Disruptive Influencer Marketing Trends
The coronavirus pandemic is fundamentally affecting consumer behaviours, compelling retailers to refocus on digital commerce and online trends (Nurnafiaa, 2021). Sinha and Fung (2021) speculate that the trend will gravitate toward disruptive trends in mass-market fashion practices. Yet, insufficient empirical evidence mapping decision-making processes along the consumer journey means that reliance on linear models endangers marketing efficacy and sustainability (Nash, 2019). The rise of micro-influencers and impactful hashtags on social media communities provides compelling evidence of ongoing mass-market disruption across apparel retailing. Traditionally, celebrity endorsement drove the popularity of public figures to promote brand recognition. This trend is gradually changing with the sprout of increased digital connectivity of online community spaces.

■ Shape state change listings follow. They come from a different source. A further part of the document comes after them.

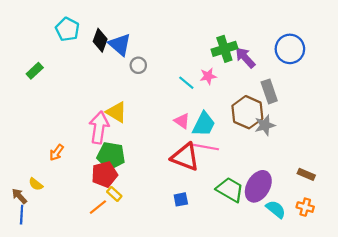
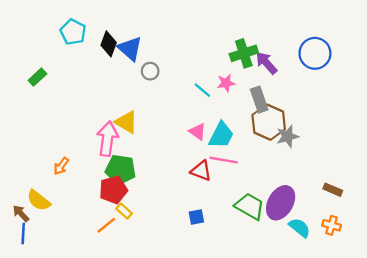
gray rectangle: (269, 91) -> (259, 100), moved
red triangle: (185, 157) -> (201, 171), size x0.7
yellow semicircle: (36, 184) -> (39, 200), size x1.5

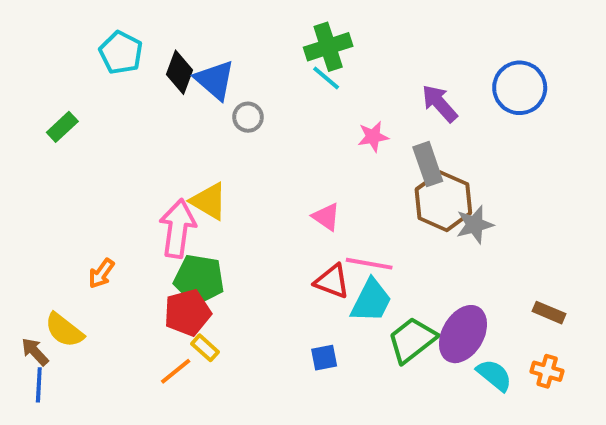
green cross: (244, 53) -> (328, 47), moved
cyan line: (202, 90) -> (326, 78), moved
cyan trapezoid: (221, 135) -> (371, 301), moved
green trapezoid: (250, 206) -> (412, 340), turned -68

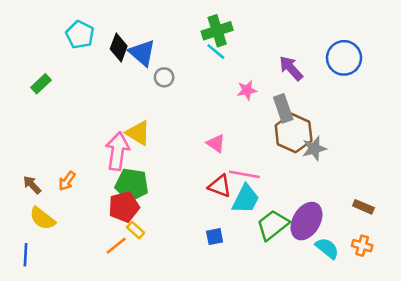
brown arrow: (35, 352) -> (32, 185), moved

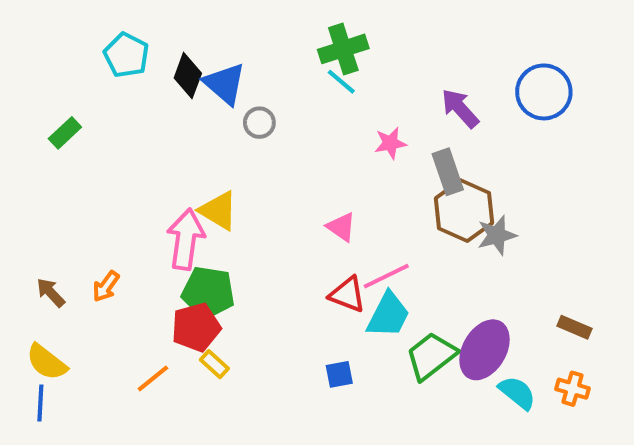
pink line: (244, 174) -> (386, 276), turned -36
yellow semicircle: (42, 218) -> (47, 362), moved
orange line: (116, 246) -> (153, 378), moved

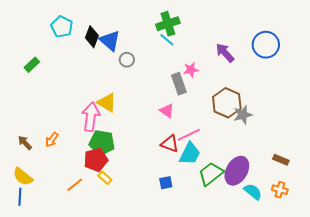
gray rectangle: (448, 172) -> (179, 84), moved

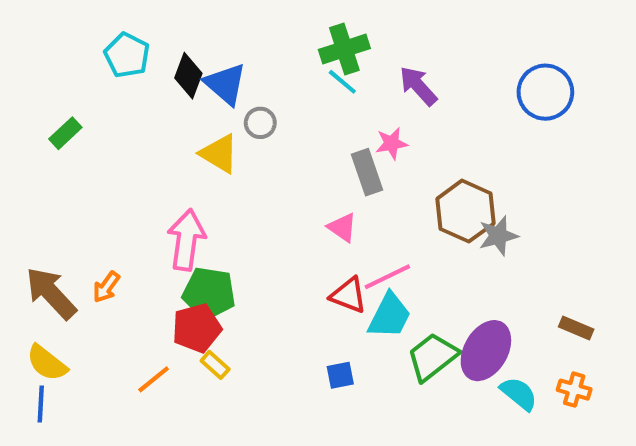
purple arrow: (225, 53) -> (418, 86), moved
yellow triangle: (107, 103) -> (219, 154), moved
brown arrow: (25, 143) -> (51, 293), size x1.8

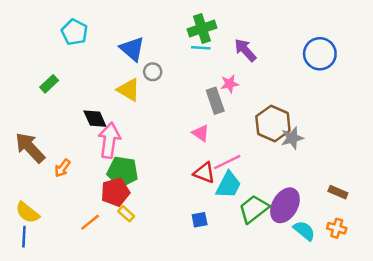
black diamond: (188, 76) -> (95, 119), moved, turned -45
cyan line: (342, 82) -> (201, 48), turned -36
green rectangle: (65, 133) -> (49, 84), moved
brown arrow: (51, 293) -> (30, 148), moved

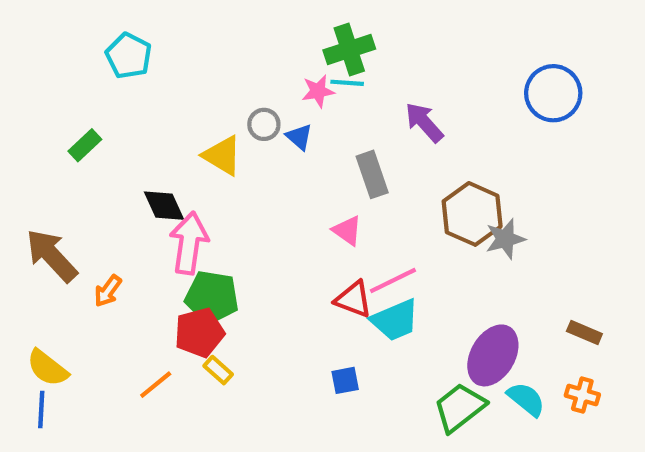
blue triangle: (132, 49) -> (299, 137), moved, size x0.6
purple arrow: (245, 50) -> (424, 122), moved
pink star: (230, 84) -> (318, 91), moved
cyan trapezoid: (228, 185) -> (395, 320), turned 40
green trapezoid: (254, 209) -> (460, 407), moved

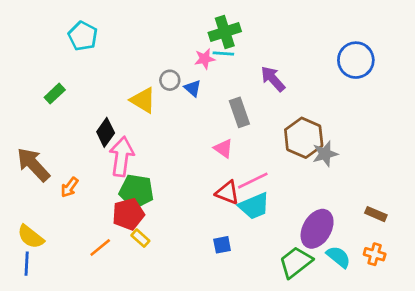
black diamond: (164, 206) -> (106, 132), turned 60

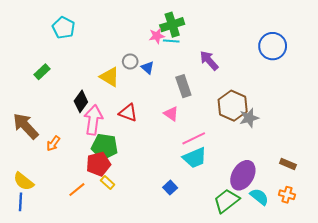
pink star: (205, 59) -> (157, 36), moved
red triangle: (227, 193) -> (128, 113), moved
blue square: (222, 245) -> (170, 188), turned -32

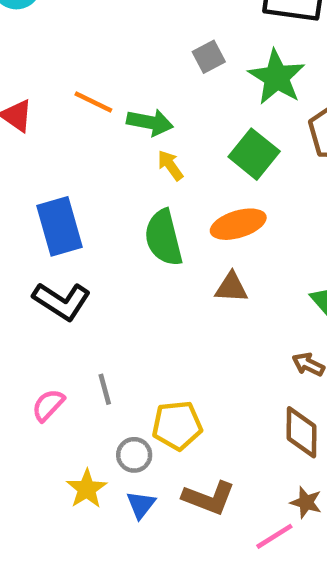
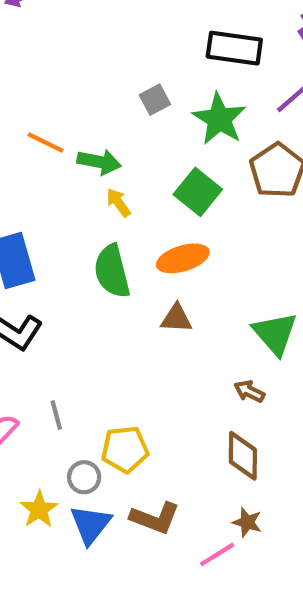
blue triangle: (141, 505) -> (91, 524), size x1.5

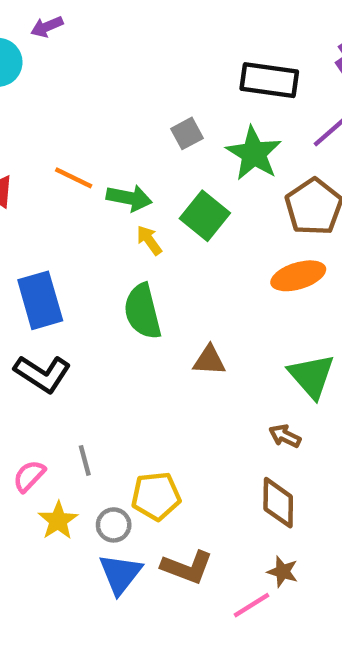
green square: (198, 192) -> (205, 216), moved
orange ellipse: (183, 258) -> (298, 276), moved
yellow star: (39, 509) -> (58, 521), moved

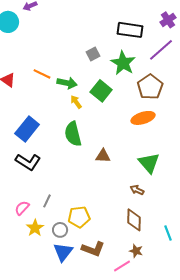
blue rectangle: (40, 300) -> (27, 129), turned 55
gray line: (85, 460) -> (47, 201), turned 40

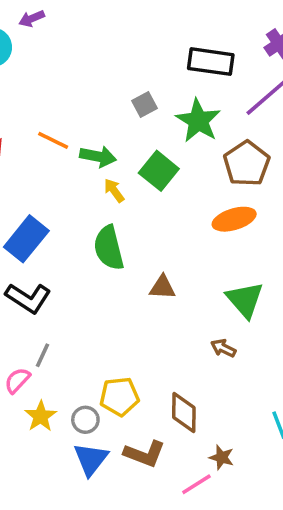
gray line: (47, 201) -> (42, 355), moved
brown diamond: (134, 220) -> (184, 413), moved

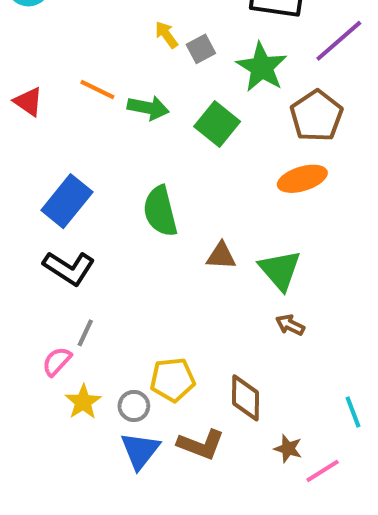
yellow arrow: (114, 191) -> (166, 35), moved
green triangle: (245, 300) -> (280, 270), moved
pink line: (196, 484) -> (323, 471), moved

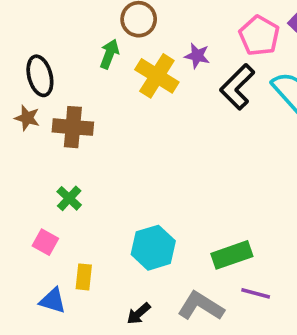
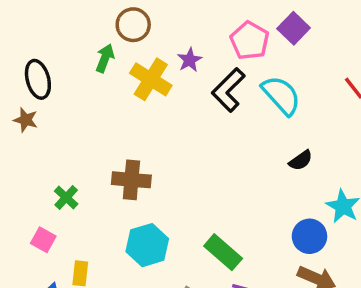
purple star: (197, 56) -> (190, 60), turned 30
brown cross: (73, 127) -> (131, 180), moved
green rectangle: (232, 255) -> (223, 252), turned 60

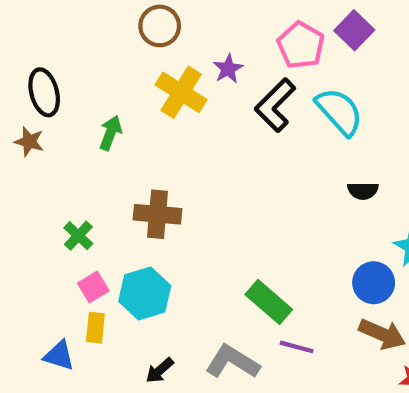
green arrow: (105, 58) -> (110, 133), moved
black semicircle: (301, 160) -> (363, 191), turned 35
pink square: (43, 240) -> (93, 287), moved, turned 30
cyan hexagon: (147, 245) -> (145, 293), moved

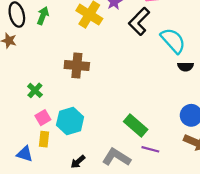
cyan semicircle: (339, 112) -> (173, 41), moved
green arrow: (110, 133) -> (43, 16), moved
brown cross: (158, 214) -> (77, 66), moved

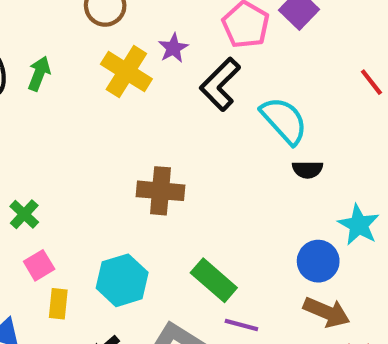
brown cross: (77, 66) -> (161, 191), moved
cyan hexagon: (70, 121) -> (122, 280), moved
yellow rectangle: (44, 139) -> (58, 304), moved

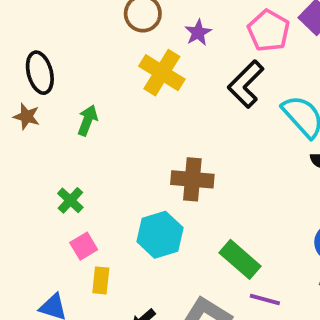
purple star: (173, 48) -> (198, 33), moved
green arrow: (39, 74) -> (88, 120), moved
cyan hexagon: (122, 280) -> (160, 235), moved

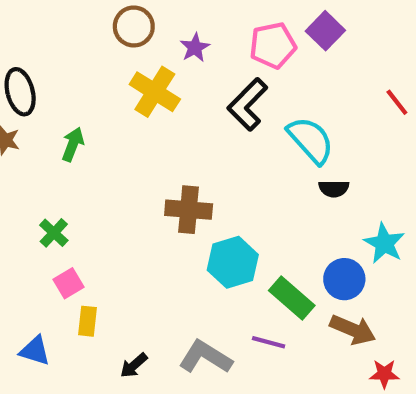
pink pentagon: (269, 31) -> (273, 45), turned 30
cyan hexagon: (160, 235) -> (233, 262), moved
green rectangle: (240, 259) -> (292, 298), moved

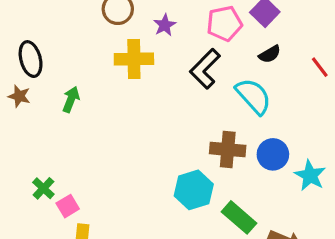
yellow cross: (155, 92) -> (134, 59), turned -33
black semicircle: (334, 189) -> (270, 54), moved, turned -30
brown cross: (189, 210) -> (228, 150), moved
green cross: (54, 233) -> (43, 188), moved
blue circle: (344, 279) -> (273, 154), moved

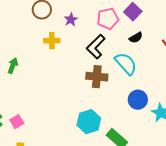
yellow cross: (134, 59) -> (52, 41), size x0.7
brown cross: (228, 150) -> (97, 77), moved
pink square: (68, 206) -> (17, 122), moved

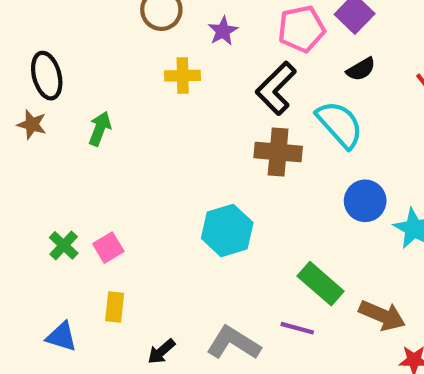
cyan hexagon: (89, 122) -> (227, 231), moved

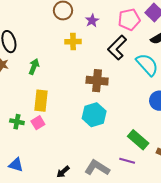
brown cross: (278, 152) -> (97, 81), moved
green cross: (64, 245) -> (17, 122), turned -32
yellow rectangle: (115, 307) -> (41, 101), moved, size x1.5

Unlike celebrity endorsements, micro-influencers are more knowledgeable about their followers’ behaviours and capable of inducing constructive dialogues and organic engagements. Hashtags and online challenges construe effective ways of finding relevant consumer information and sustaining organic brand engagement (Nurnafiaa, 2021). Micro-influencers also hold real-life connections among their followers, hence more influential than the mainstream celebrity influencers do. More so, hashtags empower micro-celebrities to shape discourse and perceptions about brands at the grassroots level. This trend yields solicited and unsolicited consumer-generated communication through peer-to-peer and brand-customer engagements (Sinha and Fung, 2021). In addition, micro-networks can generate charismatic appeal within specific domains among younger consumers. Nonetheless, the downside to disruption by micro-influencers emanates from negative publicity. Fan and Gordon (2014) establish that social media communities can potentially turn into public relation nightmares due to viral hashtags with negative content. Besides, micro-influencers offer unique brand liabilities on digital community spaces. These issues warrant rigorous vetting and meticulous planning during celebrity endorsement to enhance social media influencing efficacy.
Boohoo’s Influencer Marketing Mix
Interestingly, start-ups fashion retailers appear to have a competitive edge in social media influencing strategies compared to mainstream brands. According to Denton (2019), Boohoo Group leverages online influencers and endorsements to secure and sustain a competitive edge. Since its inception in 2006, Boohoo’s value has exponentially grown by over 270% (Neate, 2017). The Manchester-based fast-fashion retailer attributes its success to millennial shoppers and marketing strategy, which encourages user-driven content generation on social media platforms, especially on Instagram (Hardman, 2017). With over 2.6 million Instagram followers, Boohoo's online presence and social media influencing involve a mixture of digital marketing tools for promoting celebrity endorsements, consumer-driven conversations, and user-led content creation through blogging (Hardman, 2017). This strategy has increased the portion of consumer engagement by 9% to more than 7 million interactions, as of 2019 (Denton, 2019).